The Streamline Moderne-style building on Silver Lake Boulevard that once housed the colorful gift and homewares store Yolk has been largely demolished—without warning.

Building owner Silverlake Jbg Jogani LLC had obtained permits for a remodel, but the level of work it actually did went beyond what those permits allowed, says Los Angeles Department of Building and Safety spokesperson Kim Arther. A demolition permit had not been issued.

The unpermitted work obliterated the 1930s-era facade of the building. The whole front half of the building appears to gone, photos of the site show.

Earlier this year, plans had been submitted to LADBS to add a four-story office “addition” to the existing one-story building.

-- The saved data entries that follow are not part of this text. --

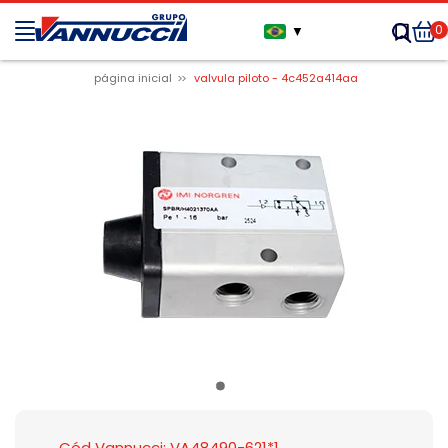
0
▼
página inicial
valvula piloto - 4c452a414aa
Cód Vannucci: VA48490-621*1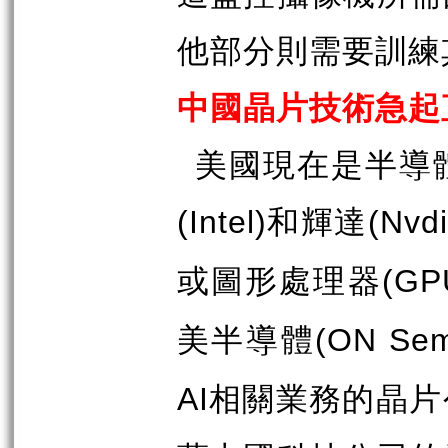
他部分則需要訓練
中國晶片技術急起
美國現在是半導
和輝達
(Intel)
(Nvdi
或圖形處理器
(GP
美半導體
(ON Sem
相關業務的晶片
AI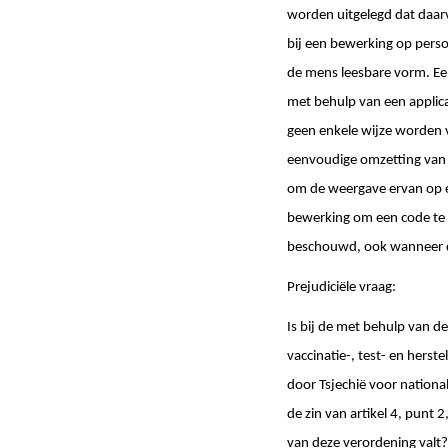
worden uitgelegd dat daarv
bij een bewerking op pers
de mens leesbare vorm. Een
met behulp van een applic
geen enkele wijze worden v
eenvoudige omzetting van 
om de weergave ervan op ee
bewerking om een code te 
beschouwd, ook wanneer d
Prejudiciële vraag:
Is bij de met behulp van de
vaccinatie-, test- en herst
door Tsjechië voor nation
de zin van artikel 4, punt 
van deze verordening valt?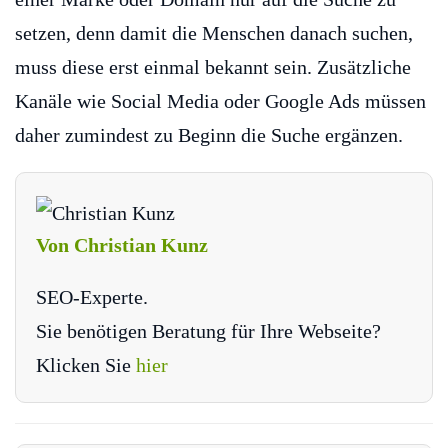
setzen, denn damit die Menschen danach suchen,
muss diese erst einmal bekannt sein. Zusätzliche
Kanäle wie Social Media oder Google Ads müssen
daher zumindest zu Beginn die Suche ergänzen.
Von Christian Kunz
SEO-Experte.
Sie benötigen Beratung für Ihre Webseite?
Klicken Sie
hier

Those plans had yet to be approved, public records show.

Arther says that since the property owner didn’t have a permit for the work they had been doing, an “order to comply” will be issued that will halt all unauthorized work on the site. Silverlake Jbg Jogani LLC will have to get all the proper permits before any work can continue. The owner did not immediately return messages seeking comment.

Before (right) and after (left) the unpermitted work.
Courtesy of Corrie Gorson
Photo by Madeline Huttenback

The Moderne building was not landmarked, but it did have a connection to midcentury Los Angeles history as the one-time office of renowned structural engineer Eugene Birnbaum—a pioneer in his field and a gamechanger for the construction of residences and high-rises in the city, the Los Angeles Times reported in Birnbaum’s 1999 obituary.

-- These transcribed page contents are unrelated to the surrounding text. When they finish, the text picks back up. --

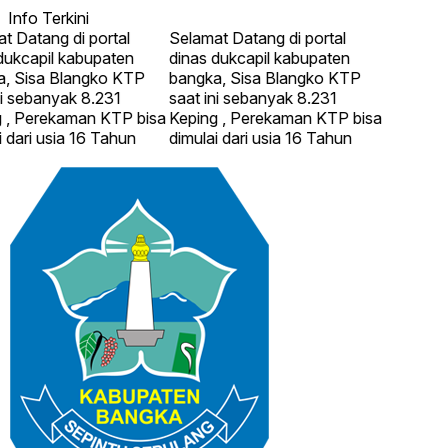
Info Terkini
Datang di portal
Selamat Datang di portal
ukcapil kabupaten
dinas dukcapil kabupaten
 Sisa Blangko KTP
bangka, Sisa Blangko KTP
 sebanyak 8.231
saat ini sebanyak 8.231
, Perekaman KTP bisa
Keping , Perekaman KTP bisa
dari usia 16 Tahun
dimulai dari usia 16 Tahun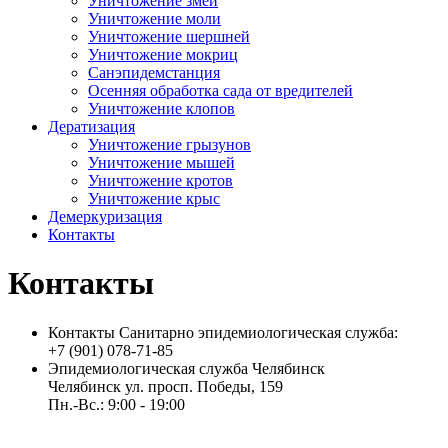
Уничтожение змей
Уничтожение моли
Уничтожение шершней
Уничтожение мокриц
Санэпидемстанция
Осенняя обработка сада от вредителей
Уничтожение клопов
Дератизация
Уничтожение грызунов
Уничтожение мышей
Уничтожение кротов
Уничтожение крыс
Демеркуризация
Контакты
Контакты
Контакты Санитарно эпидемиологическая служба:
+7 (901) 078-71-85
Эпидемиологическая служба Челябинск
Челябинск ул. просп. Победы, 159
Пн.-Вс.: 9:00 - 19:00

The neighborhood site NextDoor erupted with Silver Lake residents enraged over the unpermitted erasure of the building. Many saw it as the latest unsavory addition in a trend of new development coming into the neighborhood and taking out charming older structures.

The Yolk store is about three doors away from an old gas station on Silver Lake Boulevard that the community rallied to save. The nearly landmarked gas station was slated to be razed to make way for a 14-unit apartment building. In a compromise, the gas station will be moved near the LA River, where it will be repurposed as a concession stand. The residential project can proceed on the property.